Anyways, school is starting in a week and a half and I am freaking out about it. I used to be a good student but then I moved to another state and my new school is MUCH more competitive and harsh when it comes to grades. In the beginning of last year, I tried my best and I got okay grades and then everyone started pressuring me about college and not being in all honors and people think I’m ‘stupid’ because I’m in a lower math class and they think I’m ‘stupid’ because I want to be an artist, I’m ‘stupid’ for not being in all honors classes. It didn’t really affect me in the beginning but then everything people said started to get to my head and I started to see myself as stupid too. I realized that no matter how hard I tried I would never get an A and I would never fulfill people’s standards, so I decided to just give up on school and basically I got by doing the most minimum work required. My grades went down a lot, and I started to stress out more and more. It got to the point where I just wanted to KILL MYSELF [just like the year before, only for different reasons] and wanting to kill myself stressed me out even more because I thought I had gotten better. I was right back where I started.
My thoughts;
No college would ever accept you based on your grades, you will never have a future, YOU WILL NEVER HAVE A JOB AND BE ABLE TO LIVE IN NEW YORK, who would hire a photographer who failed out of high school? Everyone thinks you’re stupid. Everyone is judging you. YOU’RE NOT GOOD ENOUGH. You will never be good enough. KILL YOURSELF KILL YOURSELF KILL YOURSELF.

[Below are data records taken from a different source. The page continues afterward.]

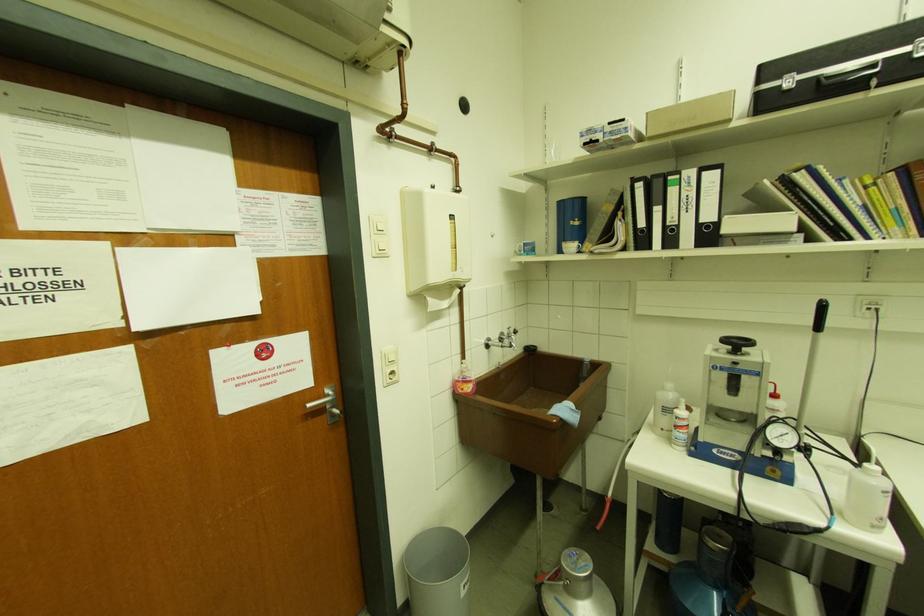 What do you see at coordinates (736, 344) in the screenshot?
I see `the black hand wheel` at bounding box center [736, 344]. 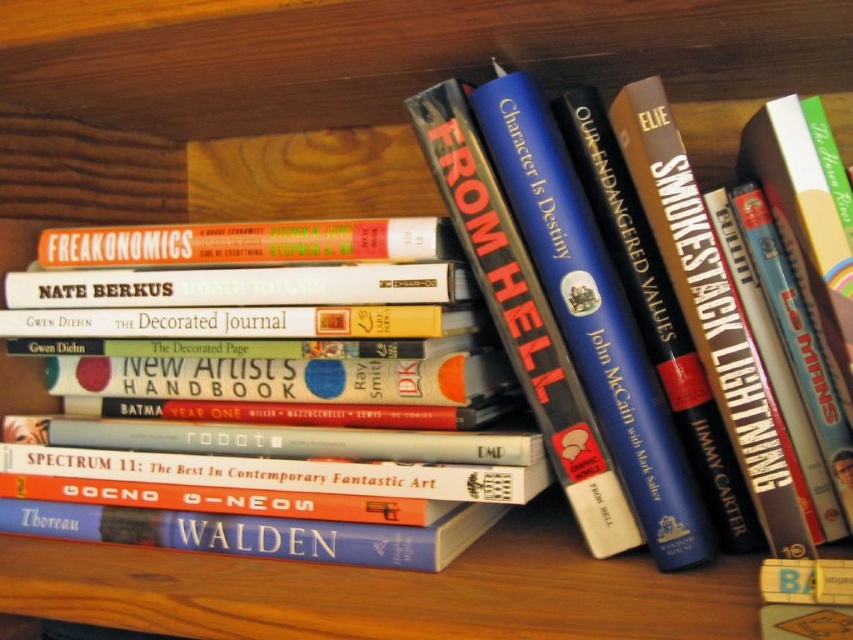 Which of these two, blue hardcover book at center or hardcover book at center, stands shorter?

hardcover book at center is shorter.

Is blue hardcover book at center bigger than hardcover book at center?

Indeed, blue hardcover book at center has a larger size compared to hardcover book at center.

Between point (497, 320) and point (7, 220), which one is positioned in front?

Point (497, 320) is more forward.

Find the location of `blue hardcover book at center`. blue hardcover book at center is located at coordinates (521, 316).

Is blue hardcover book at center to the right of orange matte hardcover book at center from the viewer's perspective?

Correct, you'll find blue hardcover book at center to the right of orange matte hardcover book at center.

Locate an element on the screen. The image size is (853, 640). blue hardcover book at center is located at coordinates (521, 316).

Describe the element at coordinates (521, 316) in the screenshot. The image size is (853, 640). I see `blue hardcover book at center` at that location.

Identify the location of blue hardcover book at center. The height and width of the screenshot is (640, 853). (521, 316).

Who is shorter, orange matte hardcover book at center or hardcover book at center?

Standing shorter between the two is orange matte hardcover book at center.

Does point (361, 234) lie in front of point (49, 412)?

Yes, point (361, 234) is in front of point (49, 412).

I want to click on orange matte hardcover book at center, so click(x=251, y=243).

That was pretty much me for a while last year. I am scared it will start all over again this year. I have to try really hard this year, and I am so scared because my school is exceptionally hard and I’m scared I won’t be able to handle all the work and stress and that I’ll just explode one day. I am scared that my depression will come back full wing and that I’ll do something drastic, like start cutting again. I’m just really not looking forward to school at all /:
2 comments
do not beat your self up for being not smart every body has to learn and grow it takes time even if you are not in honors classes with everyone else but when there is sadness there will be tears. go your own path and create a trail
Hey, people ranted to me about my grades. I didn’t have the best grades. But because I worked hard and forced myself to awkwardly get out of my ten thousand layered shell, I’m almost on a full ride for my first two years of college and I still have scholarships to help be pay for the last two. You just have to work hard. That’s all. Sometimes colleges don’t pay too much of mind to grades, so long as you have the minimum, they’re ok with it. They look at the essays too, if they want them. You just have to show them all that you’re worth it and that you are trying. If you feel stressed, go to the school gym, maybe, and start working out. Hell take up kickboxing, something where you can punch the ever living crap out of something.